The more Sophie went on, the tighter Grace’s jaw grew.

“You’ve always been like Andrew, forever sticking up for the underdog.”

“At least I wasn’t flirting with every male in sight.” Fingers flashed and the words slashed.

“Grace Knutson, what a thing to say.”

“Well, it’s true. You have always thought only of yourself. How do you know how I feel or think?” Grace thumped her fist on the table for emphasis. She glared at Sophie, who glared right back.

“But you’re my twin sister.”

“You should have thought of that when you took off with Hamre, leaving broken hearts in your wake.”

“But Grace, you always—”

“Not anymore. I am no longer ‘Grace Always.’ ” “Grace, you are shouting.”

“I finally have the courage to tell someone how I feel, and you— you …” Grace pushed her chair back. “You can take care of your own children! Clean up your own mess!”

She was out the door and on her way back on the road to home without looking back nor left nor right. As she passed the church, it hit her.
What have I done?
She slowed when she reached the lane to Ingeborg’s and turned in, each step heavier than the last. She should go on home and ask her mother to go to Sophie’s to smooth things out. She should go back and make amends.

But why? I said only the truth
.

Ingeborg was alone, sitting in the rocker with her Bible on her lap when Grace walked in. One look at her aunt’s face and Grace crumpled to the floor, burying her face in Ingeborg’s lap. Her tears soaked the dress and apron. She had no idea how long she cried, but the soothing stroke of her aunt’s hand on her hair finally lulled her into hiccups and then sniffs. She mopped her face in the apron and blew her nose into a handkerchief Ingeborg handed her. When she looked up, she saw only love shining in the face above her.

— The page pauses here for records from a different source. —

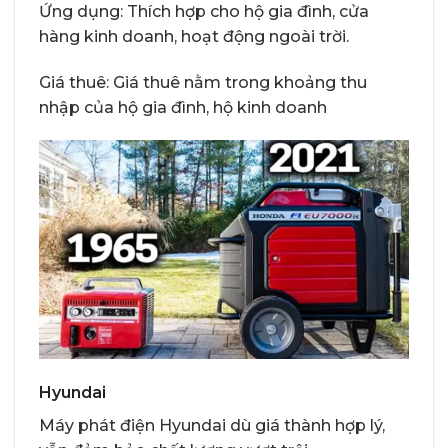
Ứng dụng: Thích hợp cho hộ gia đình, cửa
hàng kinh doanh, hoạt động ngoài trời.
Giá thuê: Giá thuê nằm trong khoảng thu
nhập của hộ gia đình, hộ kinh doanh
Hyundai
Máy phát điện Hyundai dù giá thành hợp lý,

“Now tell me all about it.”

Grace talked with both mouth and hands, spilling out the years she’d buried inside. She told of loving Toby, of the hurt when Sophie left, of all the times she’d wanted something and Sophie took it away, of taking care so that Sophie didn’t get into trouble.

“And now I don’t know what to do.” She stared up at Ingeborg.

“What do you want to do?”

“I don’t know, but I don’t like me like this, angry and shouting and saying things I know I shouldn’t. This is awful.”

“You need some time to get over loving Toby.”

“You think I really love him?”

“I think you have for a long time, and if he loved you back, you would know what to do. But since he says he’s in love with someone else, you have to let go and pray that he will be happy.”

“But that’s so hard.”

“Of course it is, but this is where God will come in to help you if you ask Him and follow His guidance.”

“God doesn’t talk to me like He does to you and Mor.”

“Could it be that you’ve not talked much with Him, not spent time in His Word? Loving God is a lifetime lesson. It never happens all at once. Think how you had to work to learn to speak. I remember you struggled so hard, yet you were so determined. And you still are. I know God has something wonderful in store for you, and if you search His Word, you will learn and grow.”

“I want to be wise like you and Mor.”

“We have both prayed for and sought wisdom for years. You are just seeing the end result of hours of prayer. God always promises wisdom to those who seek it.”

“Mange takk.” Grace rose to her feet. When Ingeborg stood, Grace wrapped her arms around her aunt and the two stood together, locked in love.